Extracted records:
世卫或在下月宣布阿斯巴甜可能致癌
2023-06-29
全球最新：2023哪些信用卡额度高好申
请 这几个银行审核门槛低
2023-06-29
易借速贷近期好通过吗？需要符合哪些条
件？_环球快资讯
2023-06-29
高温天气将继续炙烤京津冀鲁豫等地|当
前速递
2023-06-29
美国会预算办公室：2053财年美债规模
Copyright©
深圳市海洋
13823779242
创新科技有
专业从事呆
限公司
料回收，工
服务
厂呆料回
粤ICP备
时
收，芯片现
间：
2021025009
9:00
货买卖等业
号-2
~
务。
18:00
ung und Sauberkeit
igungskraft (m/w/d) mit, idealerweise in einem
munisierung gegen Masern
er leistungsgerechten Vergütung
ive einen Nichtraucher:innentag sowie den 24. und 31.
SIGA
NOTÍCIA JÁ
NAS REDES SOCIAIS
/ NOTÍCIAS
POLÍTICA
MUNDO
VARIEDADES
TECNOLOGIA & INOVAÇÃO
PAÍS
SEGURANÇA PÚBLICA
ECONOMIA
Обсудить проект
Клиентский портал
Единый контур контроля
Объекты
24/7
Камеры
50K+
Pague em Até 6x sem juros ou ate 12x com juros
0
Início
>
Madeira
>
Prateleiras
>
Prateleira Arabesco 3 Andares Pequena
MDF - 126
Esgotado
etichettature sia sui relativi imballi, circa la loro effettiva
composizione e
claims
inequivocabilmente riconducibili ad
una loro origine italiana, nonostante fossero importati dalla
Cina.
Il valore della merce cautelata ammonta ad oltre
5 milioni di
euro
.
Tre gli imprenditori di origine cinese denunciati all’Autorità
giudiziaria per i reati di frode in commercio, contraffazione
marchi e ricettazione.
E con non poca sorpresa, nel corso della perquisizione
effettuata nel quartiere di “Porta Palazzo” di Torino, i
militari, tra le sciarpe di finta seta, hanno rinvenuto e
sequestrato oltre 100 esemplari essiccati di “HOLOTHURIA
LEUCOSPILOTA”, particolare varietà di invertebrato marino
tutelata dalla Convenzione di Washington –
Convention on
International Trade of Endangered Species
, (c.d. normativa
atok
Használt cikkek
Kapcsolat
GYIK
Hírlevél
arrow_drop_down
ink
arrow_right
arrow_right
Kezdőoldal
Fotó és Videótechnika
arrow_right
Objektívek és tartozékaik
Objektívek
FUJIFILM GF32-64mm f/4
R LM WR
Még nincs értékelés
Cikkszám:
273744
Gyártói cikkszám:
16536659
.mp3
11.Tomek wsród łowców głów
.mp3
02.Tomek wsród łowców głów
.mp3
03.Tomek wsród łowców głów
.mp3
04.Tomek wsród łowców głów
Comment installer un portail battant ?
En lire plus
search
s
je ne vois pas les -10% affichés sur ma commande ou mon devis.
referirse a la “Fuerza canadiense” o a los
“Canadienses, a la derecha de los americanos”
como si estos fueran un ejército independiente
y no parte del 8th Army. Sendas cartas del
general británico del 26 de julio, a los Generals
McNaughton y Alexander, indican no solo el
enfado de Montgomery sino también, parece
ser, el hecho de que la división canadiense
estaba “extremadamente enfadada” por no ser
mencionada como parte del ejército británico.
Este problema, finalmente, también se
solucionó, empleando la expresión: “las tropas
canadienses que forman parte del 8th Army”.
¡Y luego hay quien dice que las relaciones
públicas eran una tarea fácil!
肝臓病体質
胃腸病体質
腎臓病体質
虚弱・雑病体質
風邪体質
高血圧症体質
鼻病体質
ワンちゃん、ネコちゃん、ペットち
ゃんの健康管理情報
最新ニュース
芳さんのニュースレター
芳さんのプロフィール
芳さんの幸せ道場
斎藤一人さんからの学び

The task:
Retype all of the material, keeping each line exact.

Result of this task:
世卫或在下月宣布阿斯巴甜可能致癌
2023-06-29
全球最新：2023哪些信用卡额度高好申
请 这几个银行审核门槛低
2023-06-29
易借速贷近期好通过吗？需要符合哪些条
件？_环球快资讯
2023-06-29
高温天气将继续炙烤京津冀鲁豫等地|当
前速递
2023-06-29
美国会预算办公室：2053财年美债规模
Copyright©
深圳市海洋
13823779242
创新科技有
专业从事呆
限公司
料回收，工
服务
厂呆料回
粤ICP备
时
收，芯片现
间：
2021025009
9:00
货买卖等业
号-2
~
务。
18:00
ung und Sauberkeit
igungskraft (m/w/d) mit, idealerweise in einem
munisierung gegen Masern
er leistungsgerechten Vergütung
ive einen Nichtraucher:innentag sowie den 24. und 31.
SIGA
NOTÍCIA JÁ
NAS REDES SOCIAIS
/ NOTÍCIAS
POLÍTICA
MUNDO
VARIEDADES
TECNOLOGIA & INOVAÇÃO
PAÍS
SEGURANÇA PÚBLICA
ECONOMIA
Обсудить проект
Клиентский портал
Единый контур контроля
Объекты
24/7
Камеры
50K+
Pague em Até 6x sem juros ou ate 12x com juros
0
Início
>
Madeira
>
Prateleiras
>
Prateleira Arabesco 3 Andares Pequena
MDF - 126
Esgotado
etichettature sia sui relativi imballi, circa la loro effettiva
composizione e
claims
inequivocabilmente riconducibili ad
una loro origine italiana, nonostante fossero importati dalla
Cina.
Il valore della merce cautelata ammonta ad oltre
5 milioni di
euro
.
Tre gli imprenditori di origine cinese denunciati all’Autorità
giudiziaria per i reati di frode in commercio, contraffazione
marchi e ricettazione.
E con non poca sorpresa, nel corso della perquisizione
effettuata nel quartiere di “Porta Palazzo” di Torino, i
militari, tra le sciarpe di finta seta, hanno rinvenuto e
sequestrato oltre 100 esemplari essiccati di “HOLOTHURIA
LEUCOSPILOTA”, particolare varietà di invertebrato marino
tutelata dalla Convenzione di Washington –
Convention on
International Trade of Endangered Species
, (c.d. normativa
atok
Használt cikkek
Kapcsolat
GYIK
Hírlevél
arrow_drop_down
ink
arrow_right
arrow_right
Kezdőoldal
Fotó és Videótechnika
arrow_right
Objektívek és tartozékaik
Objektívek
FUJIFILM GF32-64mm f/4
R LM WR
Még nincs értékelés
Cikkszám:
273744
Gyártói cikkszám:
16536659
.mp3
11.Tomek wsród łowców głów
.mp3
02.Tomek wsród łowców głów
.mp3
03.Tomek wsród łowców głów
.mp3
04.Tomek wsród łowców głów
Comment installer un portail battant ?
En lire plus
search
s
je ne vois pas les -10% affichés sur ma commande ou mon devis.
referirse a la “Fuerza canadiense” o a los
“Canadienses, a la derecha de los americanos”
como si estos fueran un ejército independiente
y no parte del 8th Army. Sendas cartas del
general británico del 26 de julio, a los Generals
McNaughton y Alexander, indican no solo el
enfado de Montgomery sino también, parece
ser, el hecho de que la división canadiense
estaba “extremadamente enfadada” por no ser
mencionada como parte del ejército británico.
Este problema, finalmente, también se
solucionó, empleando la expresión: “las tropas
canadienses que forman parte del 8th Army”.
¡Y luego hay quien dice que las relaciones
públicas eran una tarea fácil!
肝臓病体質
胃腸病体質
腎臓病体質
虚弱・雑病体質
風邪体質
高血圧症体質
鼻病体質
ワンちゃん、ネコちゃん、ペットち
ゃんの健康管理情報
最新ニュース
芳さんのニュースレター
芳さんのプロフィール
芳さんの幸せ道場
斎藤一人さんからの学び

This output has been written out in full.